** Saved entries **
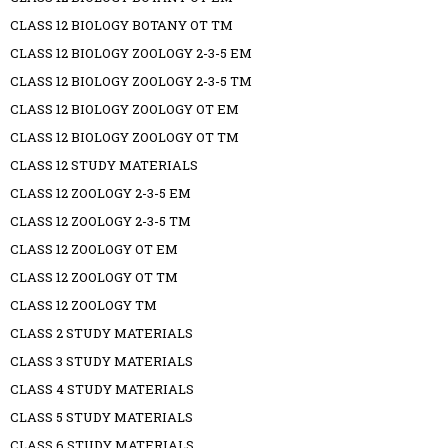
CLASS 12 BIOLOGY BOTANY OT TM
CLASS 12 BIOLOGY ZOOLOGY 2-3-5 EM
CLASS 12 BIOLOGY ZOOLOGY 2-3-5 TM
CLASS 12 BIOLOGY ZOOLOGY OT EM
CLASS 12 BIOLOGY ZOOLOGY OT TM
CLASS 12 STUDY MATERIALS
CLASS 12 ZOOLOGY 2-3-5 EM
CLASS 12 ZOOLOGY 2-3-5 TM
CLASS 12 ZOOLOGY OT EM
CLASS 12 ZOOLOGY OT TM
CLASS 12 ZOOLOGY TM
CLASS 2 STUDY MATERIALS
CLASS 3 STUDY MATERIALS
CLASS 4 STUDY MATERIALS
CLASS 5 STUDY MATERIALS
CLASS 6 STUDY MATERIALS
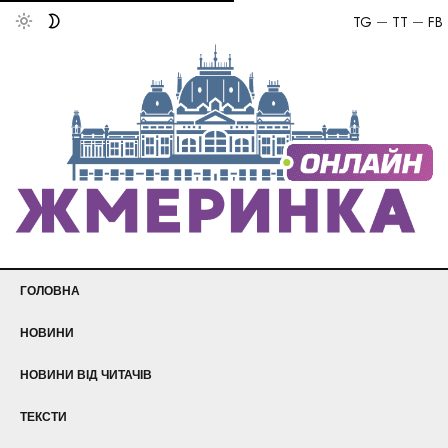
TG
TT
FB
ГОЛОВНА
НОВИНИ
НОВИНИ ВІД ЧИТАЧІВ
ТЕКСТИ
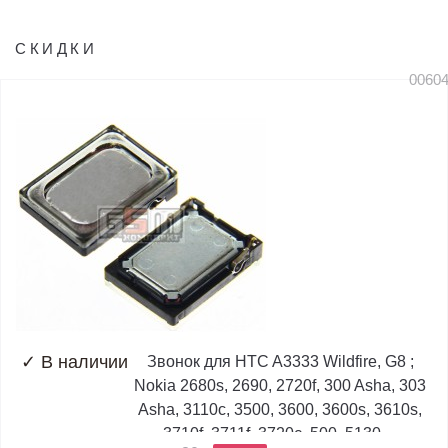
СКИДКИ
0060
✓
В наличии
Звонок для HTC A3333 Wildfire, G8 ;
Nokia 2680s, 2690, 2720f, 300 Asha, 303
Asha, 3110c, 3500, 3600, 3600s, 3610s,
3710f, 3711f, 3720c, 500, 5130,...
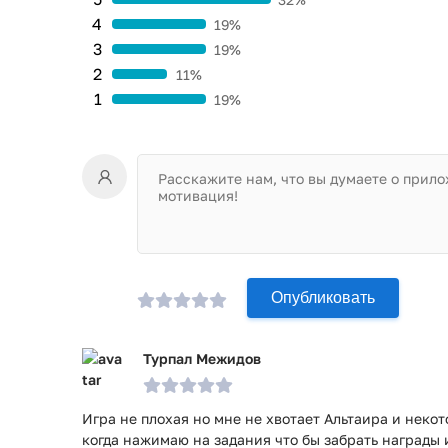
4
19%
Увеличение наград за каждодневный вход в и
3
19%
А также за выполнение заданий;
Ускоренное восстановление жетонов для взло
2
11%
Ускоренное время постройки новых комнат и 
1
19%
Для качественной игры необходимо соединение с 
Словом, Assassin's Creed Rebellion – это та самая и
настоятельно рекомендуется всем истинным фанат
Игра Assassin's Creed Восстание прошла проверку а
проверки по всем последним сигнатурам заражени
Опубликовать
Турпал Межидов
Игра не плохая но мне не хвотает Альтаира и неко
когда нажимаю на задания что бы забрать награды 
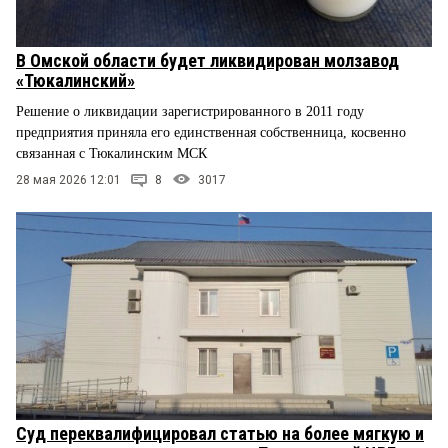
В Омской области будет ликвидирован молзавод
«Тюкалинский»
Решение о ликвидации зарегистрированного в 2011 году
предприятия приняла его единственная собственница, косвенно
связанная с Тюкалинским МСК
28 мая 2026 12:01
8
3017
Суд переквалифицировал статью на более мягкую и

** EXERCISE REQUIREMENTS **
Give only the number of lines in the records that include the word "Asha".

** RESULT FOR THIS TASK **
2